New York Mayor Zohran Mamdani said Friday that it was “great” to see a new AP survey showing him with higher favorability among Jewish Americans than Israeli Prime Minister Benjamin Netanyahu, while insisting that his focus remained on making Jewish New Yorkers feel safe, at home and valued by the city.
“I think I’ll leave it to New Yorkers and pundits to make of it what they will,” Mamdani told local television station NY1 when asked about the poll. “My focus is on delivering for each and every New Yorker, and I’m proud to be the mayor of the city with the largest Jewish population in the country.”
Mamdani says Jewish support is ‘great’ after poll puts him ahead of Netanyahu
(Video: Spectrum News NY1)
Mamdani said the city’s responsibility toward its Jewish population should not be framed only through the fight against antisemitism, even though he called that effort “critical and necessary.” He said he wanted to go beyond “just the question of keeping Jewish New Yorkers safe,” and ensure that they “look at this city and understand themselves to be home” and feel “cherished and celebrated by the city.”
“I take a real pleasure in being able to be the mayor of this same city,” he added.
Mamdani was also asked about a proposed two-state framework for Israelis and Palestinians that includes freedom of movement and an internationally administered capital in Jerusalem. He said he was not sufficiently familiar with the proposal, but repeated his view that any future arrangement should guarantee equal rights for everyone.
“One of the things that makes me so proud to be an American is that equality is enshrined in our Constitution,” he said. “And that helps me understand how the world should look as well, with that same equality.”
The comments followed the publication of an AP survey conducted in June among 1,022 Jewish Americans.
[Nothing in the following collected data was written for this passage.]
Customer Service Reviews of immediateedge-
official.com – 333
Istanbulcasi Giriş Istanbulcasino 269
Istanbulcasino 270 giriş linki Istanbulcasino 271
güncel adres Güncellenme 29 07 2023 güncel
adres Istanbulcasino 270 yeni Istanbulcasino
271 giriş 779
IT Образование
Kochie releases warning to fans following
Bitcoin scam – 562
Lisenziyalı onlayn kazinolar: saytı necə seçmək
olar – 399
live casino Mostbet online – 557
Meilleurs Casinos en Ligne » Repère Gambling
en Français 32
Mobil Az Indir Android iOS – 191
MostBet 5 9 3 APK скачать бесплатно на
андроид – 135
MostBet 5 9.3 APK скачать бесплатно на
Forty-four percent of respondents said they viewed Mamdani favorably, compared with 39% who viewed him unfavorably and 17% who had no opinion.
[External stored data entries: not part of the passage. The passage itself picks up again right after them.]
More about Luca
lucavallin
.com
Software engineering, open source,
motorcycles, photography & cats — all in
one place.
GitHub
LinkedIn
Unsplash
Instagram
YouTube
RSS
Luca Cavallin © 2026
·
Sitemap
Netanyahu received a 32% favorability rating, while 59% viewed him unfavorably. President Donald Trump ranked even lower among those surveyed, with 29% holding a favorable opinion of him and 70% viewing him negatively.
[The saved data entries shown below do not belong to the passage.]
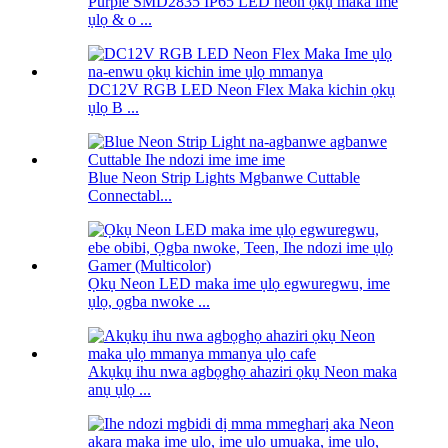
Purple SMD2835 IP65 LED neon ọkụ maka ime
ụlọ & o ...
DC12V RGB LED Neon Flex Maka kichin ọkụ
ụlọ B ...
Blue Neon Strip Lights Mgbanwe Cuttable
Connectabl...
Ọkụ Neon LED maka ime ụlọ egwuregwu, ime
ụlọ, ọgba nwoke ...
Akụkụ ihu nwa agbọghọ ahaziri ọkụ Neon maka
anụ ụlọ ...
The results do not necessarily indicate support for Mamdani’s views on Israel. They also reflect the erosion of Netanyahu’s standing among American Jews. Seventy-three percent of respondents said Israel’s initial military response to the October 7 Hamas attack was justified, but only 42% supported the continuation of military operations in Gaza, compared with 43% who opposed them.
Thirty percent said they believed Israel had committed genocide in Gaza, while 49% rejected the claim. Only 33% supported the creation of a Palestinian state encompassing the West Bank, Gaza Strip and east Jerusalem, while 36% opposed the idea and 30% said they neither supported nor opposed it.
Mamdani’s popularity in the survey drew attention because he won only 26% of the Jewish vote in New York’s most recent mayoral election. Since taking office, he has faced sustained criticism from Jewish leaders and Zionist organizations over his positions on Israel and his support for pro-Palestinian activists.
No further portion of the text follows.